The next major release of the BlackBerry Enterprise Server will pose a test not only for customers but also for its creator, Research in Motion.
The first details of BES 5.0 were unveiled at last week's annual user conference , the Wireless Enterprise Symposium. The software includes major rewrites of existing components and the addition of important new ones, introducing a vast array of new features designed to automate and simplify deploying and managing tens of thousands of BlackBerry smartphones, and especially the growing number of applications running on them. The magnitude of the changes means changing the ways enterprise IT staff work with BES.
But at the same time, RIM faces its own challenges with the release, code-named Argon. Apart from how good the new features are, enterprise users will judge RIM as it has asked to be judged: on whether the company itself can be a responsible, reliable strategic mobility partner on a much greater scale than before. And that judgment will be determined in part on how RIM manages the entire introduction of 5.0, including the inevitable glitches and stumbling blocks.
Yet in the main keynote speech for the conference, RIM President and Co-CEO Michael Lazaridis made no reference to 5.0 or its implications for customers, 5,000 of whom were sitting in front of him.
Users are likely to start forming their conclusions over the next few months, as RIM juggles the recent April release of BES 4.1.5, the planned US summer release of 4.1.6, the launch of the 5.0 beta test in early summer, and the scheduled fourth-quarter shipment of 5.0. Users will have to be on at least Version 4.1.3 in order to migrate to 5.0, according to RIM executives.
The BES (pronounced "bez") is the linchpin of an enterprise BlackBerry deployment. All communications funnel through it, as it works with the back-end mail servers Exchange or Lotus Notes, and provides some tools for administering and managing BlackBerry devices, users and the BES itself. ISVs do a brisk business in supplying management tools. The upcoming Argon release will have to surmount a range of limitations in today's BES that make large-scale BlackBerry deployments increasingly complex and burdensome.
BlackBerry pain points
Users are keenly aware of the pain points for administering even small BlackBerry deployments. One example is creating and managing numerous software configurations, which are essentially collections of applications associated with a BlackBerry user or a group of users.
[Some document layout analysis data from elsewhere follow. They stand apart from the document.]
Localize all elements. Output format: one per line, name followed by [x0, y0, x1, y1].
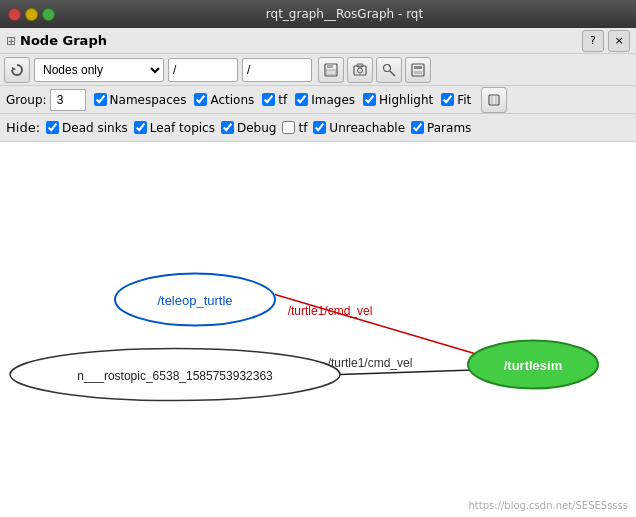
dead-sinks-checkbox[interactable]: [46, 121, 59, 134]
actions-label: Actions: [210, 93, 254, 107]
panel-title: Node Graph: [20, 33, 107, 48]
fit-label: Fit: [457, 93, 471, 107]
minimize-window-button[interactable]: [25, 8, 38, 21]
hide-label: Hide:: [6, 120, 40, 135]
svg-point-5: [358, 68, 363, 73]
fit-icon: [487, 93, 501, 107]
debug-option[interactable]: Debug: [221, 121, 276, 135]
grid-icon: ⊞: [6, 34, 16, 48]
main-content: ⊞ Node Graph ? × Nodes only: [0, 28, 636, 517]
actions-option[interactable]: Actions: [194, 93, 254, 107]
maximize-window-button[interactable]: [42, 8, 55, 21]
group-input[interactable]: [50, 89, 86, 111]
layout-button[interactable]: [405, 57, 431, 83]
hide-row: Hide: Dead sinks Leaf topics Debug tf Un…: [0, 114, 636, 142]
view-mode-select[interactable]: Nodes only: [34, 58, 164, 82]
fit-checkbox[interactable]: [441, 93, 454, 106]
red-arrow-label: /turtle1/cmd_vel: [288, 304, 373, 318]
turtlesim-node-label: /turtlesim: [504, 358, 563, 373]
tf-hide-option[interactable]: tf: [282, 121, 307, 135]
layout-icon: [411, 63, 425, 77]
images-option[interactable]: Images: [295, 93, 355, 107]
rostopic-node-label: n___rostopic_6538_1585753932363: [77, 369, 273, 383]
watermark-text: https://blog.csdn.net/SESESssss: [469, 500, 629, 511]
screenshot-button[interactable]: [347, 57, 373, 83]
svg-rect-11: [414, 71, 422, 74]
camera-icon: [353, 63, 367, 77]
panel-header: ⊞ Node Graph ? ×: [0, 28, 636, 54]
group-label: Group:: [6, 93, 47, 107]
close-window-button[interactable]: [8, 8, 21, 21]
tf-hide-checkbox[interactable]: [282, 121, 295, 134]
leaf-topics-option[interactable]: Leaf topics: [134, 121, 215, 135]
unreachable-label: Unreachable: [329, 121, 405, 135]
fit-view-button[interactable]: [481, 87, 507, 113]
svg-rect-9: [412, 64, 424, 76]
topic-filter-input[interactable]: [242, 58, 312, 82]
params-label: Params: [427, 121, 471, 135]
svg-rect-3: [326, 70, 336, 75]
toolbar-row: Nodes only: [0, 54, 636, 86]
namespaces-label: Namespaces: [110, 93, 187, 107]
title-bar: rqt_graph__RosGraph - rqt: [0, 0, 636, 28]
tf-hide-label: tf: [298, 121, 307, 135]
namespaces-checkbox[interactable]: [94, 93, 107, 106]
teleop-node-label: /teleop_turtle: [157, 293, 232, 308]
refresh-icon: [10, 63, 24, 77]
tf-checkbox[interactable]: [262, 93, 275, 106]
debug-label: Debug: [237, 121, 276, 135]
window-title: rqt_graph__RosGraph - rqt: [61, 7, 628, 21]
black-arrow-line: [340, 370, 488, 375]
save-button[interactable]: [318, 57, 344, 83]
svg-marker-0: [12, 67, 16, 71]
zoom-button[interactable]: [376, 57, 402, 83]
dead-sinks-label: Dead sinks: [62, 121, 128, 135]
tf-option[interactable]: tf: [262, 93, 287, 107]
images-label: Images: [311, 93, 355, 107]
close-panel-button[interactable]: ×: [608, 30, 630, 52]
unreachable-option[interactable]: Unreachable: [313, 121, 405, 135]
refresh-button[interactable]: [4, 57, 30, 83]
window-controls[interactable]: [8, 8, 55, 21]
zoom-icon: [382, 63, 396, 77]
highlight-label: Highlight: [379, 93, 433, 107]
leaf-topics-checkbox[interactable]: [134, 121, 147, 134]
black-arrow-label: /turtle1/cmd_vel: [328, 356, 413, 370]
params-checkbox[interactable]: [411, 121, 424, 134]
svg-line-8: [390, 71, 395, 76]
svg-rect-10: [414, 66, 422, 69]
save-icon: [324, 63, 338, 77]
fit-option[interactable]: Fit: [441, 93, 471, 107]
group-control: Group:: [6, 89, 86, 111]
svg-rect-12: [489, 95, 499, 105]
actions-checkbox[interactable]: [194, 93, 207, 106]
params-option[interactable]: Params: [411, 121, 471, 135]
highlight-checkbox[interactable]: [363, 93, 376, 106]
graph-canvas-area[interactable]: /teleop_turtle /turtle1/cmd_vel /turtle1…: [0, 142, 636, 517]
unreachable-checkbox[interactable]: [313, 121, 326, 134]
debug-checkbox[interactable]: [221, 121, 234, 134]
help-button[interactable]: ?: [582, 30, 604, 52]
namespaces-option[interactable]: Namespaces: [94, 93, 187, 107]
leaf-topics-label: Leaf topics: [150, 121, 215, 135]
highlight-option[interactable]: Highlight: [363, 93, 433, 107]
images-checkbox[interactable]: [295, 93, 308, 106]
namespace-filter-input[interactable]: [168, 58, 238, 82]
options-row: Group: Namespaces Actions tf Images High…: [0, 86, 636, 114]
dead-sinks-option[interactable]: Dead sinks: [46, 121, 128, 135]
svg-rect-2: [327, 64, 333, 68]
graph-svg: /teleop_turtle /turtle1/cmd_vel /turtle1…: [0, 142, 636, 517]
tf-label: tf: [278, 93, 287, 107]
panel-header-controls[interactable]: ? ×: [582, 30, 630, 52]
svg-point-7: [384, 64, 391, 71]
Currently, this entire process quickly becomes cumbersome as the number of applications and their possible combinations grow, says Justin Bortnick, support manager for the BlackBerry users at a BlackBerry applications vendor, who spoke on condition that his company not be identified.
Application downloads and subsequent updates can consume hours of manual labor in case of problems, because administrators end up sifting through a voluminous database of entries to find and remove one or two problematic entries, Bortnick says.